The STFT implementation parameters used in our proposal are as follows: PCG blocks of $L_B=2800$ samples were processed using a Hamming-type $w\left(n\right)$ analysis window of length $L_w=100$ samples, an overlap of $R=88$ samples and the FFT length of $N=512$ samples. Using these parameters, the spectrogram $S(\tau ,\omega )$ has a size of 257 × 224. Since the CNN architectures we have decided to use in this work require an input image of different dimensions than those of $S(\tau ,\omega )$, the spectrogram was cropped to fit the size 224 × 224. In this case, rows 225 to 257 were removed, i.e., the subsequent PCG analysis only considers frequencies of up to ≈871 Hz. We consider it safe to discard that frequency range since it hardly contains any PCG energy. Figure 2a,b illustrate the cropped spectrograms and the type of images that we use; these correspond to the PCG waveforms presented in Figure 3. The advantage of converting a PCG signal block of 1.4 s (2800 samples) to an image is that cardiac signal segmentation is not required. In practice, we can be sure that the block under analysis contains at least one entire cardiac cycle. The overlap between contiguous PCG blocks is 1400 samples.

2.3.2. Mel Spectrogram

It has been known for decades that humans do not perceive frequencies on a linear scale; detecting changes in lower frequencies is easier than distinguishing them in higher frequencies. The mel scale is an attempt to measure pitch’s psychological sensation such that equal distances in pitch sounded equally distant to a listener [64]. The reference point between the mel scale and the linear frequency scale in Hertz is defined arbitrarily by equating a 1000 Hz tone, 40 dB above the listener’s hearing threshold, with a 1000 mels tone. The mel and the linear frequency scale are related by $\varphi \left(f_{\mathrm{mel}}\right)=2595·{log}_{10}\left(1+{\displaystyle \frac{f_{\mathrm{Hertz}}}{700}}\right)$. According to the mel scale, the mel spectrogram can be considered a rescaled spectrogram in its vertical axis. In practice, the rescaling operation uses a set of band-pass filters, specifically a half-overlapped triangular set of filters equally spaced on the mel scale.

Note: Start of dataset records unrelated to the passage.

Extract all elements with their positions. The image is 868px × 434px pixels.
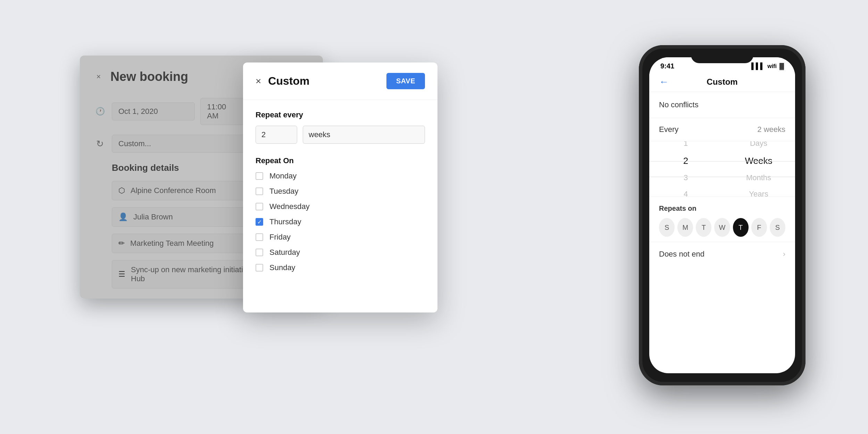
wifi-icon: wifi bbox=[767, 63, 777, 69]
phone-nav-bar: ← Custom bbox=[649, 72, 795, 92]
phone-status-time: 9:41 bbox=[660, 62, 674, 70]
custom-dialog-close-button[interactable]: × bbox=[256, 76, 261, 87]
phone-every-value: 2 weeks bbox=[757, 125, 785, 134]
picker-item-1: 1 bbox=[649, 141, 722, 152]
phone-no-conflicts: No conflicts bbox=[649, 92, 795, 118]
day-thursday-row: Thursday bbox=[256, 217, 425, 226]
custom-dialog: × Custom SAVE Repeat every Repeat On Mon… bbox=[243, 62, 437, 312]
phone-status-icons: ▌▌▌ wifi ▓ bbox=[751, 62, 784, 70]
phone-day-f[interactable]: F bbox=[751, 218, 767, 237]
repeat-number-input[interactable] bbox=[256, 126, 297, 144]
day-sunday-row: Sunday bbox=[256, 263, 425, 272]
day-wednesday-row: Wednesday bbox=[256, 202, 425, 211]
picker-item-3: 3 bbox=[649, 170, 722, 186]
saturday-label: Saturday bbox=[269, 248, 300, 257]
monday-label: Monday bbox=[269, 172, 297, 181]
phone-every-row: Every 2 weeks bbox=[649, 118, 795, 141]
tuesday-checkbox[interactable] bbox=[256, 187, 263, 195]
days-list: Monday Tuesday Wednesday Thursday Friday bbox=[256, 172, 425, 272]
picker-item-4: 4 bbox=[649, 186, 722, 197]
signal-icon: ▌▌▌ bbox=[751, 62, 765, 70]
thursday-checkbox[interactable] bbox=[256, 218, 263, 226]
picker-unit-column[interactable]: Days Weeks Months Years bbox=[722, 141, 795, 197]
phone-every-label: Every bbox=[659, 125, 678, 134]
wednesday-label: Wednesday bbox=[269, 202, 310, 211]
chevron-right-icon: › bbox=[783, 250, 785, 259]
phone-day-m[interactable]: M bbox=[677, 218, 693, 237]
phone-notch bbox=[691, 51, 753, 63]
phone-frame: 9:41 ▌▌▌ wifi ▓ ← Custom No conflicts bbox=[639, 45, 806, 385]
thursday-label: Thursday bbox=[269, 217, 301, 226]
phone-day-s1[interactable]: S bbox=[659, 218, 675, 237]
phone-does-not-end-row[interactable]: Does not end › bbox=[649, 242, 795, 266]
tuesday-label: Tuesday bbox=[269, 187, 299, 196]
picker-item-2: 2 bbox=[649, 152, 722, 170]
sunday-checkbox[interactable] bbox=[256, 264, 263, 272]
custom-dialog-title: Custom bbox=[268, 75, 309, 87]
phone-picker[interactable]: 1 2 3 4 Days Weeks Months Years bbox=[649, 141, 795, 197]
picker-weeks: Weeks bbox=[722, 152, 795, 170]
phone-back-button[interactable]: ← bbox=[659, 76, 669, 87]
phone-repeats-on: Repeats on S M T W T F S bbox=[649, 197, 795, 242]
scene: × New booking 🕐 Oct 1, 2020 11:00 AM to … bbox=[52, 35, 816, 399]
phone-day-w[interactable]: W bbox=[714, 218, 730, 237]
phone-nav-title: Custom bbox=[707, 77, 737, 87]
phone-container: 9:41 ▌▌▌ wifi ▓ ← Custom No conflicts bbox=[639, 45, 806, 385]
repeat-unit-input[interactable] bbox=[303, 126, 425, 144]
battery-icon: ▓ bbox=[779, 62, 784, 70]
phone-day-t2[interactable]: T bbox=[733, 218, 749, 237]
custom-dialog-save-button[interactable]: SAVE bbox=[386, 73, 425, 89]
phone-days-row: S M T W T F S bbox=[659, 218, 785, 237]
day-monday-row: Monday bbox=[256, 172, 425, 181]
sunday-label: Sunday bbox=[269, 263, 295, 272]
day-saturday-row: Saturday bbox=[256, 248, 425, 257]
friday-label: Friday bbox=[269, 233, 291, 242]
day-tuesday-row: Tuesday bbox=[256, 187, 425, 196]
day-friday-row: Friday bbox=[256, 233, 425, 242]
saturday-checkbox[interactable] bbox=[256, 249, 263, 256]
monday-checkbox[interactable] bbox=[256, 172, 263, 180]
wednesday-checkbox[interactable] bbox=[256, 203, 263, 210]
repeat-on-label: Repeat On bbox=[256, 156, 425, 165]
picker-number-column[interactable]: 1 2 3 4 bbox=[649, 141, 722, 197]
phone-day-s2[interactable]: S bbox=[770, 218, 785, 237]
phone-day-t1[interactable]: T bbox=[696, 218, 711, 237]
phone-repeats-on-label: Repeats on bbox=[659, 205, 785, 212]
phone-screen: 9:41 ▌▌▌ wifi ▓ ← Custom No conflicts bbox=[649, 57, 795, 373]
friday-checkbox[interactable] bbox=[256, 233, 263, 241]
phone-does-not-end-label: Does not end bbox=[659, 250, 704, 259]
repeat-every-label: Repeat every bbox=[256, 110, 425, 119]
picker-days: Days bbox=[722, 141, 795, 152]
picker-months: Months bbox=[722, 170, 795, 186]
picker-years: Years bbox=[722, 186, 795, 197]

Figure 4 shows the filter bank used in this work; we decided to use $L_{\mathrm{mel}}=24$ bands, as proposed in [65] for PCG signals sampled at 2 kHz. The mel spectrogram values are obtained by multiplying the frequency domain values (i.e., the FFT bins) of the columns of $S(k,m)$ by the corresponding matrix composed of triangular filters and then adding the result. This process is repeated for the M STFT frames. More specifically, let $\varphi (k,\ell )$ be the array that contains the mel-scale filterbank, where $\ell =0,\dots ,L_{\mathrm{mel}}-1$ and $k=0,1,\dots ,N/2-1$. The mel spectrogram is obtained by computing the expression

$$S_{\mathrm{mel}}(\ell ,m)=\sum _{k=0}^{{\displaystyle \frac{N}{2}}-1}S(k,m)\varphi (k,\ell ),$$

(3)

where ℓ is the mel-frequency band index and m is the time-frame index. Figure 5 shows the mel spectrogram corresponding to the PCG waveforms presented in Figure 3. Both mel spectrograms closely resemble the linear spectrograms of Figure 2, but with less detail.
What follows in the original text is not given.